# [TASK INSTRUCTIONS]
Begin the copy at the line containing "Healthcare Facility of the Year" in the data below and end it at the line containing "Video's Gallery", keeping each line exact and leaving out pictures.

# [Transcribed page contents]
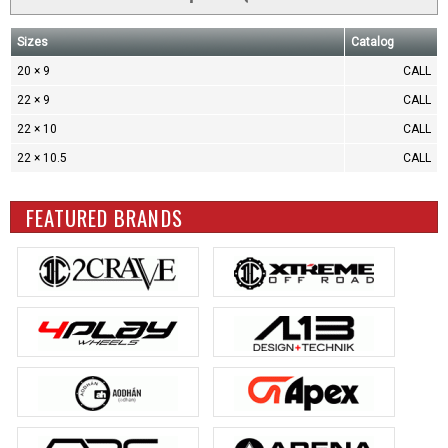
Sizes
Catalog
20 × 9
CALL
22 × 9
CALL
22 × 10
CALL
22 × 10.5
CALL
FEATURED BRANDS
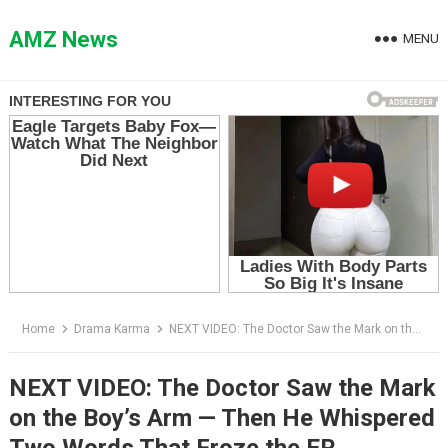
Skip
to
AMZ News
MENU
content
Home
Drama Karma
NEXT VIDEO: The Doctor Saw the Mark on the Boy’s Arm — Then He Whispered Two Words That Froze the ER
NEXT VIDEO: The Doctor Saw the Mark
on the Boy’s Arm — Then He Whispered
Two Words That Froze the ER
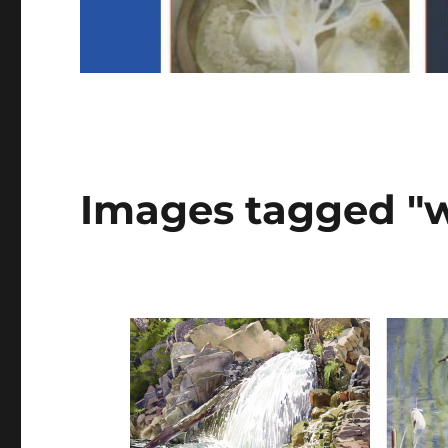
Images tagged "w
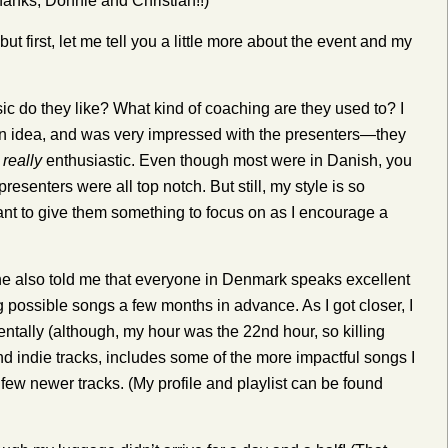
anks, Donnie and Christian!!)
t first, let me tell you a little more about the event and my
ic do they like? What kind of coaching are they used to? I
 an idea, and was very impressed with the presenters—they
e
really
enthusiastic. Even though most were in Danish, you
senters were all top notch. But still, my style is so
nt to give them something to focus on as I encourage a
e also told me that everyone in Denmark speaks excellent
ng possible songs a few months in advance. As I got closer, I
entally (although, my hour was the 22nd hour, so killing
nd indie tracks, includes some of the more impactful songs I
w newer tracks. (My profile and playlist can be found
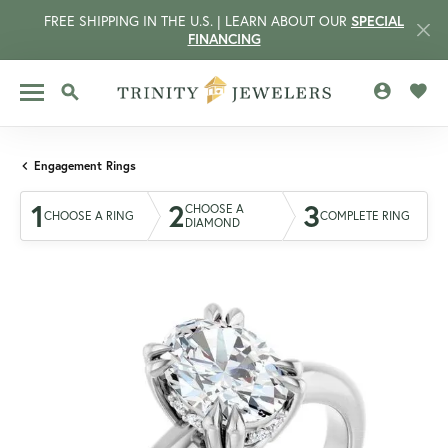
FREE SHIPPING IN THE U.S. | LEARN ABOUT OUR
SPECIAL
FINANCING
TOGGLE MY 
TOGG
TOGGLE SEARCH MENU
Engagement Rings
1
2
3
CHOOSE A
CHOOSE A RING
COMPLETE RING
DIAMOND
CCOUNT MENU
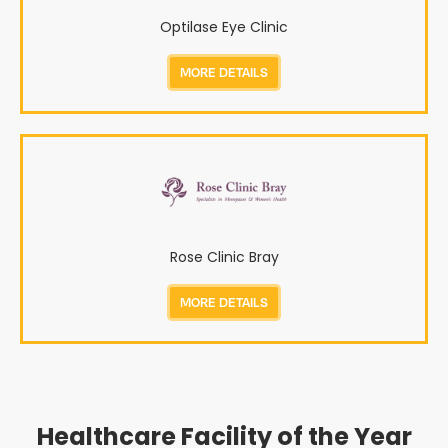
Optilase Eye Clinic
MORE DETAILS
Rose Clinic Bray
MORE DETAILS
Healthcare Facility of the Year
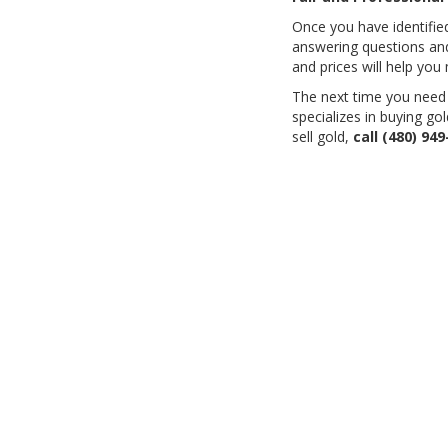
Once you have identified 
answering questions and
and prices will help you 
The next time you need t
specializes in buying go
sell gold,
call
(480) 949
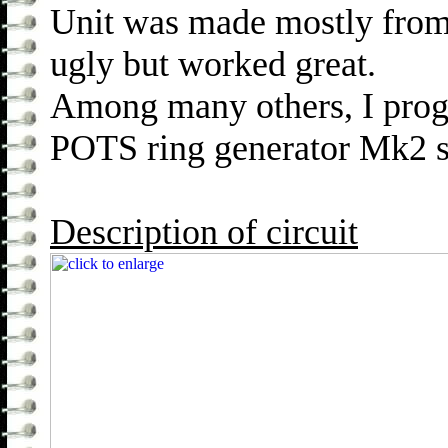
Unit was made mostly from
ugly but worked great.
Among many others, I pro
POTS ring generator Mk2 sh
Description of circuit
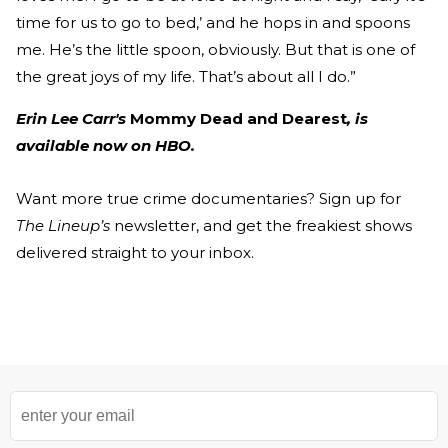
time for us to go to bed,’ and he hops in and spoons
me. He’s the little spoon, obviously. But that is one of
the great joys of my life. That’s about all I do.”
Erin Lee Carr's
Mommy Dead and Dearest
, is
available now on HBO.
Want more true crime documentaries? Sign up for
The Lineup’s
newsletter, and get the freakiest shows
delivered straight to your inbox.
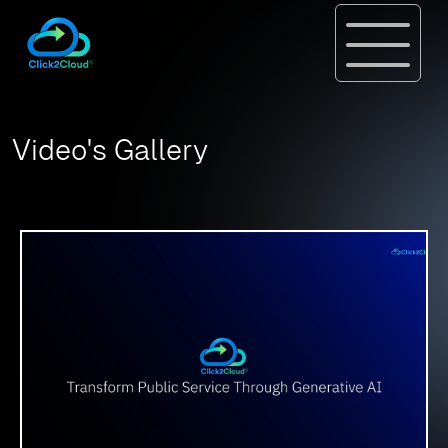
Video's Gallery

...

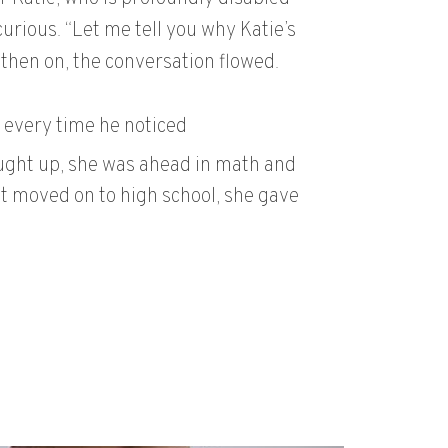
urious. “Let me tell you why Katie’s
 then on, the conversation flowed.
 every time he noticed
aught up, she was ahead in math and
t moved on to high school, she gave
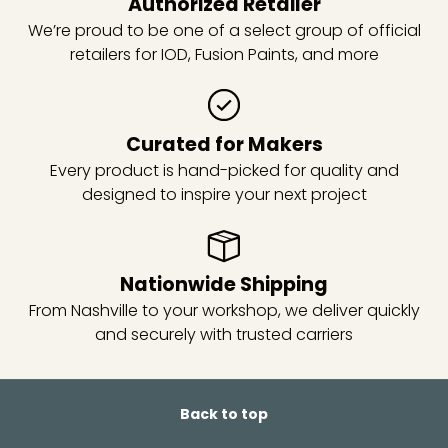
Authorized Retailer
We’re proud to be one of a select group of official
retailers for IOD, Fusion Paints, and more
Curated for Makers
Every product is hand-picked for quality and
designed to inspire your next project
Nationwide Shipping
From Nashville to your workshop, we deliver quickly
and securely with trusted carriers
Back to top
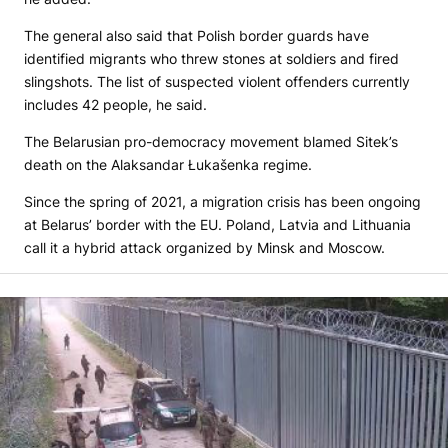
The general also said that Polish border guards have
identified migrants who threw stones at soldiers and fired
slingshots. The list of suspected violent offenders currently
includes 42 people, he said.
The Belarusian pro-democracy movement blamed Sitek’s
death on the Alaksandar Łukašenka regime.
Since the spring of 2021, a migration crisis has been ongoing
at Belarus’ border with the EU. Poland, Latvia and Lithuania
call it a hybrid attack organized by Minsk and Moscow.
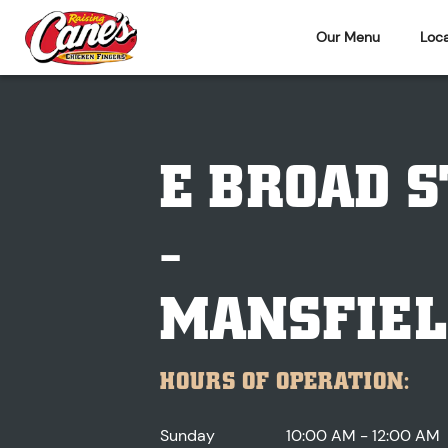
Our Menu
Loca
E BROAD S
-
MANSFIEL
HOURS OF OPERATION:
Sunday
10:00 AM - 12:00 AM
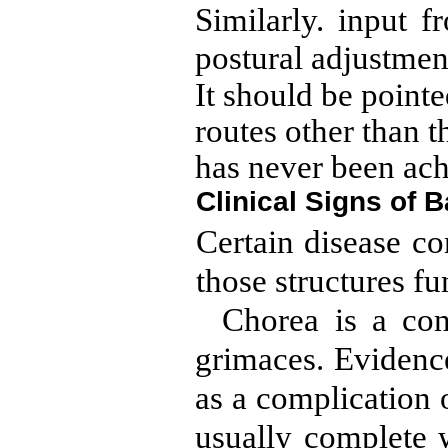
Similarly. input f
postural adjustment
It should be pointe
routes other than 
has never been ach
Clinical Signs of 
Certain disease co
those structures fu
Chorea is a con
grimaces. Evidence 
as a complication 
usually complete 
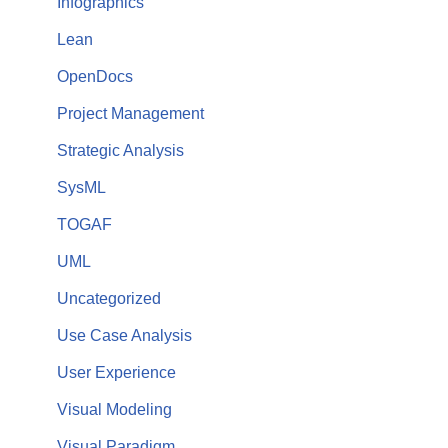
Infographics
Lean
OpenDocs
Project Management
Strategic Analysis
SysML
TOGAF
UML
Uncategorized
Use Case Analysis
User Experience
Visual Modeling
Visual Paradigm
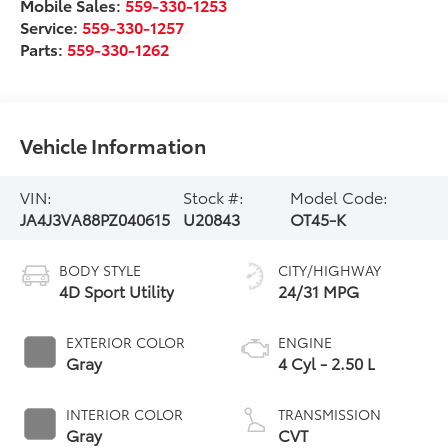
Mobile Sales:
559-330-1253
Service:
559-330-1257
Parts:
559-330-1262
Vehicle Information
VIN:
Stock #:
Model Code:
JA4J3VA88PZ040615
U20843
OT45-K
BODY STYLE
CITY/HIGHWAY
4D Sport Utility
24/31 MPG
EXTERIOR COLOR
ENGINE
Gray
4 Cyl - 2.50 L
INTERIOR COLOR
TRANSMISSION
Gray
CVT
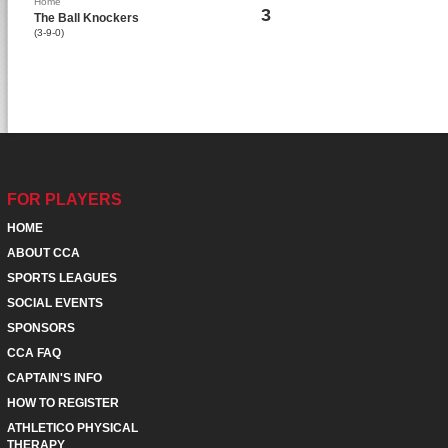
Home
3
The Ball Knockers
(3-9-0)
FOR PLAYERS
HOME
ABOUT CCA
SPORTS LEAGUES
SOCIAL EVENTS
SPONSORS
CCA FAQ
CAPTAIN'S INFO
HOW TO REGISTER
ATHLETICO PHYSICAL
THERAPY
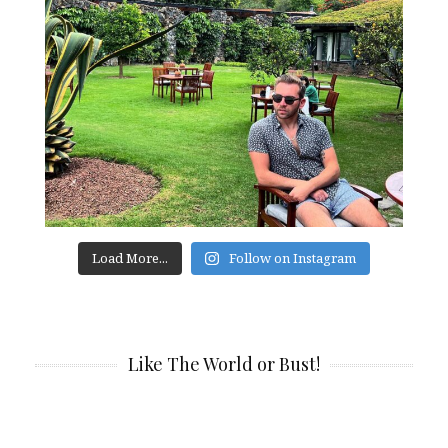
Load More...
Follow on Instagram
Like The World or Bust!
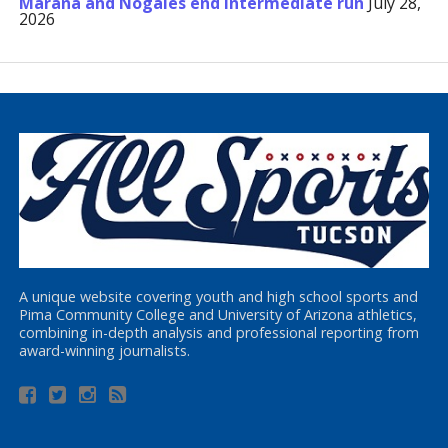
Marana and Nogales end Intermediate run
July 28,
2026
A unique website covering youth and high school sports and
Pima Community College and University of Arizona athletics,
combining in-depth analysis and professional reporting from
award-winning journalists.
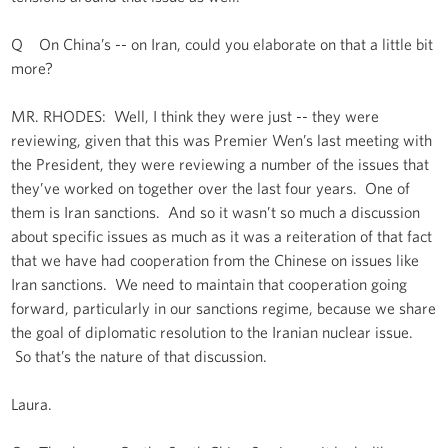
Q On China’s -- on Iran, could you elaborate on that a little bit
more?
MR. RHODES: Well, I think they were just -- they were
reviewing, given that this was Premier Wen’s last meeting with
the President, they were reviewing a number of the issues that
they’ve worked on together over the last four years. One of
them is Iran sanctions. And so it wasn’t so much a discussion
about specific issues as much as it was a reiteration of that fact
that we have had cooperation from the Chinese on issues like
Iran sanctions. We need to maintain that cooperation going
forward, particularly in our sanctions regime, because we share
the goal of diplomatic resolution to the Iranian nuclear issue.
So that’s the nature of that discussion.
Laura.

# [OUTPUT OF THE TASK]
Healthcare Facility of the Year
Once you have identified 
answering questions and
and prices will help you 
The next time you need t
specializes in buying go
sell gold,
call
(480) 949
Unit was made mostly from
ugly but worked great.
Among many others, I pro
POTS ring generator Mk2 sh
Description of circuit
time for us to go to bed,’ and he hops in and spoons
me. He’s the little spoon, obviously. But that is one of
the great joys of my life. That’s about all I do.”
Erin Lee Carr's
Mommy Dead and Dearest
, is
available now on HBO.
Want more true crime documentaries? Sign up for
The Lineup’s
newsletter, and get the freakiest shows
delivered straight to your inbox.
Video's Gallery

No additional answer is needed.